When you’re just starting out, all the new terminology can be a bit confusing. But don’t worry, we’re here to help. Today we’ll be looking at the terms people use to describe different trading positions.
What is a Long Position?
As you know, forex trading involves buying one currency and selling another. A long position is taken when a trader buys a currency expecting it to appreciate in value against the other currency it is paired with. This can also be referred to as “going long” on a trade. It is simply buying the base currency and selling the quote currency. Let’s look at an example.

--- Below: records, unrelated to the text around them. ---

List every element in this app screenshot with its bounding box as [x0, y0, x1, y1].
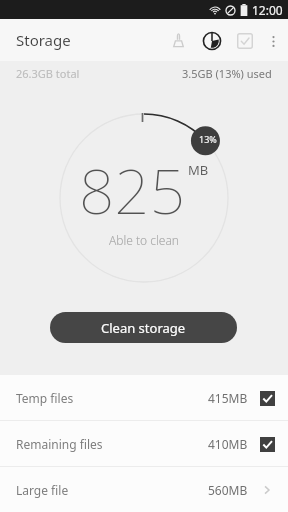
button[interactable]: More options	[261, 29, 285, 53]
staticText: 13%	[199, 133, 217, 145]
staticText: 560MB	[208, 482, 248, 498]
staticText: 12:00	[252, 2, 283, 18]
staticText: Temp files	[16, 390, 208, 406]
button[interactable]: Remaining files	[0, 421, 288, 466]
staticText: Able to clean	[109, 232, 179, 248]
staticText: 825	[79, 148, 186, 232]
button[interactable]: Clean	[162, 24, 195, 57]
staticText: Large file	[16, 482, 208, 498]
staticText: 410MB	[208, 436, 248, 452]
staticText: Clean storage	[101, 319, 186, 337]
staticText: Remaining files	[16, 436, 208, 452]
button[interactable]: Select items	[228, 24, 261, 57]
staticText: Storage	[16, 30, 71, 50]
staticText: 415MB	[208, 390, 248, 406]
button[interactable]: Large file	[0, 467, 288, 512]
button[interactable]: Temp files	[0, 375, 288, 420]
button[interactable]: Storage chart	[195, 24, 228, 57]
staticText: 26.3GB total	[16, 66, 80, 81]
staticText: 3.5GB (13%) used	[182, 66, 272, 81]
staticText: MB	[188, 161, 209, 179]
button[interactable]: Clean storage	[50, 312, 237, 343]
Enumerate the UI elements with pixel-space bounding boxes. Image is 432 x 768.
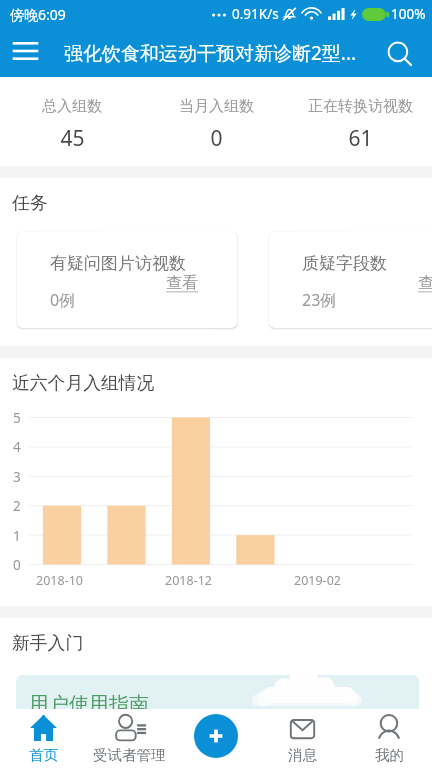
button[interactable]: 当月入组数 xyxy=(144,77,288,166)
staticText: 0.91K/s xyxy=(232,5,279,23)
button[interactable]: Add xyxy=(194,714,238,758)
button[interactable]: 有疑问图片访视数 xyxy=(17,232,237,328)
staticText: 正在转换访视数 xyxy=(308,97,413,116)
staticText: 2018-10 xyxy=(36,572,83,589)
staticText: 0例 xyxy=(50,289,76,311)
staticText: 61 xyxy=(348,124,373,153)
staticText: 2019-02 xyxy=(294,572,341,589)
staticText: 当月入组数 xyxy=(179,97,254,116)
staticText: 首页 xyxy=(29,746,58,764)
button[interactable]: 我的 xyxy=(346,709,432,768)
button[interactable]: 用户使用指南 xyxy=(16,675,419,763)
staticText: 受试者管理 xyxy=(93,746,166,764)
staticText: 1 xyxy=(13,527,21,545)
staticText: 有疑问图片访视数 xyxy=(50,253,186,274)
staticText: 4 xyxy=(13,438,21,456)
staticText: 2 xyxy=(13,497,21,515)
staticText: 100% xyxy=(391,5,426,23)
staticText: 傍晚6:09 xyxy=(10,5,66,24)
button[interactable]: 受试者管理 xyxy=(86,709,172,768)
button[interactable]: 总入组数 xyxy=(0,77,144,166)
staticText: 新手入门 xyxy=(12,632,84,654)
button[interactable]: Menu xyxy=(2,28,48,74)
staticText: 用户使用指南 xyxy=(29,692,149,717)
staticText: 0 xyxy=(210,124,223,153)
staticText: 0 xyxy=(13,556,21,574)
staticText: 我的 xyxy=(375,746,404,764)
staticText: 3 xyxy=(13,468,21,486)
staticText: 总入组数 xyxy=(42,97,102,116)
staticText: 查看 xyxy=(418,273,432,293)
staticText: 23例 xyxy=(302,289,337,311)
button[interactable]: 消息 xyxy=(259,709,345,768)
staticText: 5 xyxy=(13,409,21,427)
staticText: 消息 xyxy=(288,746,317,764)
staticText: 查看 xyxy=(166,273,198,293)
button[interactable]: 正在转换访视数 xyxy=(288,77,432,166)
staticText: 45 xyxy=(60,124,85,153)
staticText: 强化饮食和运动干预对新诊断2型... xyxy=(64,40,357,66)
staticText: 近六个月入组情况 xyxy=(12,372,155,394)
staticText: 2018-12 xyxy=(165,572,212,589)
button[interactable]: 质疑字段数 xyxy=(269,232,432,328)
staticText: 任务 xyxy=(12,192,48,214)
button[interactable]: Search xyxy=(378,31,422,75)
button[interactable]: 首页 xyxy=(0,709,86,768)
staticText: 质疑字段数 xyxy=(302,253,387,274)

This USD/CAD chart shows a series of higher highs and higher lows. It looks like an upward trend, and it looks like the USD is probably going to keep appreciating in value. In this scenario, you would buy USD and sell CAD, and you would ‘go long’.
What is a Short Position?
Traders enter a short position by selling the base currency and buying the quote currency expecting that the base currency will depreciate in value against the quote currency. This is “going short” on a currency pair. For example:
The daily AUD/USD chart above indicates a series of lower highs and lower lows, thus a downtrend. A trader would go short on this pair expecting that the AUD will continue to depreciate in value against the USD. The trader will be said to be in a short position.
Long and short positions are favourable in rising and falling markets respectively. Apart from long and short positions, there are other important terminologies that every trader should be familiar with, and improving your knowledge will further increase your chances of success.